▶ **Aim of the exercise**: Could you retype only the lines from the one containing "O’REILLY AUTO PARTS" through the final line of the entries, both included, skipping any images?

(Available data Opens)

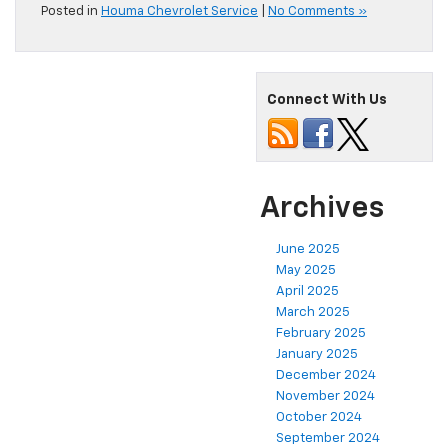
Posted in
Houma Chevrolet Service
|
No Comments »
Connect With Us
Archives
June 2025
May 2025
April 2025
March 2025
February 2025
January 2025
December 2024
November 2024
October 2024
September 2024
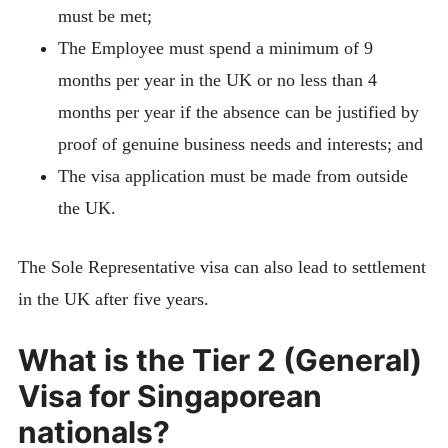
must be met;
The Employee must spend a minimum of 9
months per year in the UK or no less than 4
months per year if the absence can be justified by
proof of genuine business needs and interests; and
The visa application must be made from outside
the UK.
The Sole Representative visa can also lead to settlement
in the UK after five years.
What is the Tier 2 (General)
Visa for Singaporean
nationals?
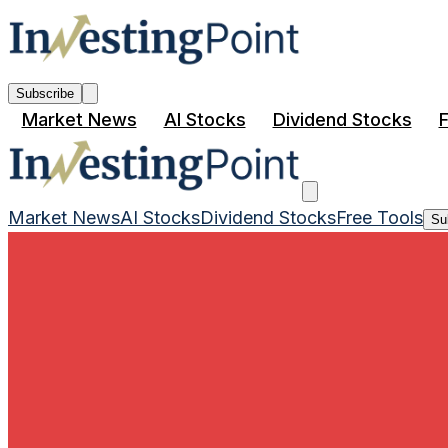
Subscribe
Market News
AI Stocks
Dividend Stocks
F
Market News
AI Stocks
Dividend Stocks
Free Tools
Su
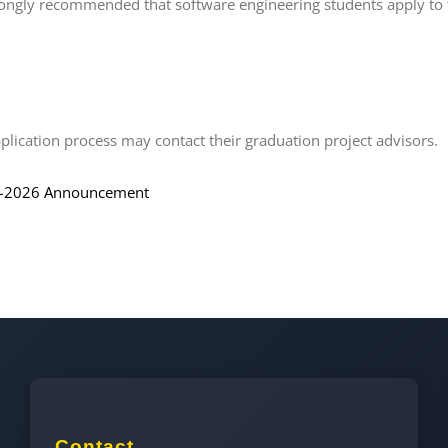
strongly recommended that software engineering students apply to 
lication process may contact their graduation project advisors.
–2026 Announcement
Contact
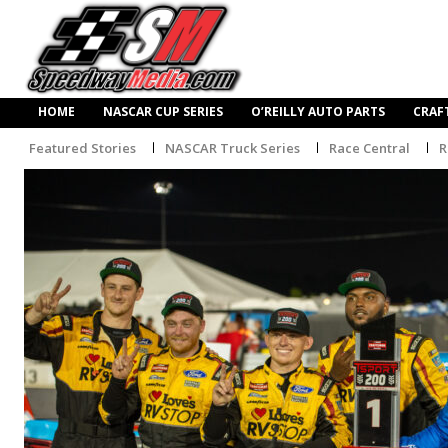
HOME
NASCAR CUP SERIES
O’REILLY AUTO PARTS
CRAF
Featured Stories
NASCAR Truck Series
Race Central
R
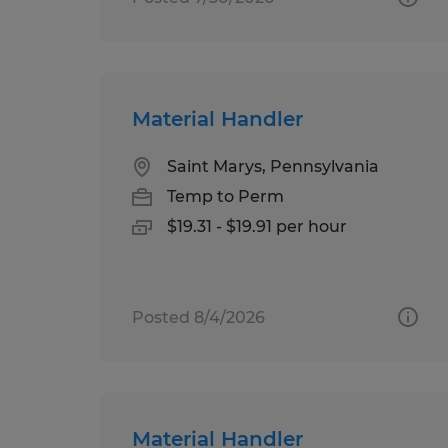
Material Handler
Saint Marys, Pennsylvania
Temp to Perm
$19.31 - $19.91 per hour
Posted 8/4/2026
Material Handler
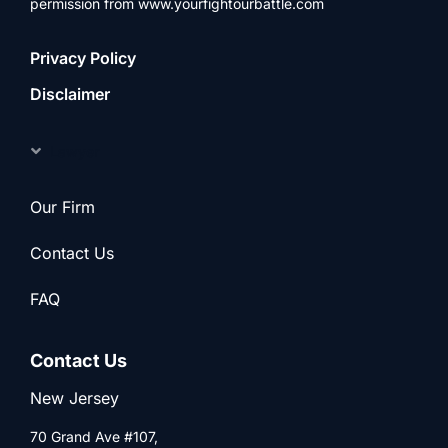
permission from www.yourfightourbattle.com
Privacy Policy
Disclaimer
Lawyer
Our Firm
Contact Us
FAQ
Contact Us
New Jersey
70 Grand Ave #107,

(Available data Closes)

▶ **Exercise result**:
O’REILLY AUTO PARTS
CRAF
Featured Stories
NASCAR Truck Series
Race Central
R
Material Handler
Saint Marys, Pennsylvania
Temp to Perm
$19.31 - $19.91 per hour
Posted 8/4/2026
Material Handler
permission from www.yourfightourbattle.com
Privacy Policy
Disclaimer
Lawyer
Our Firm
Contact Us
FAQ
Contact Us
New Jersey
70 Grand Ave #107,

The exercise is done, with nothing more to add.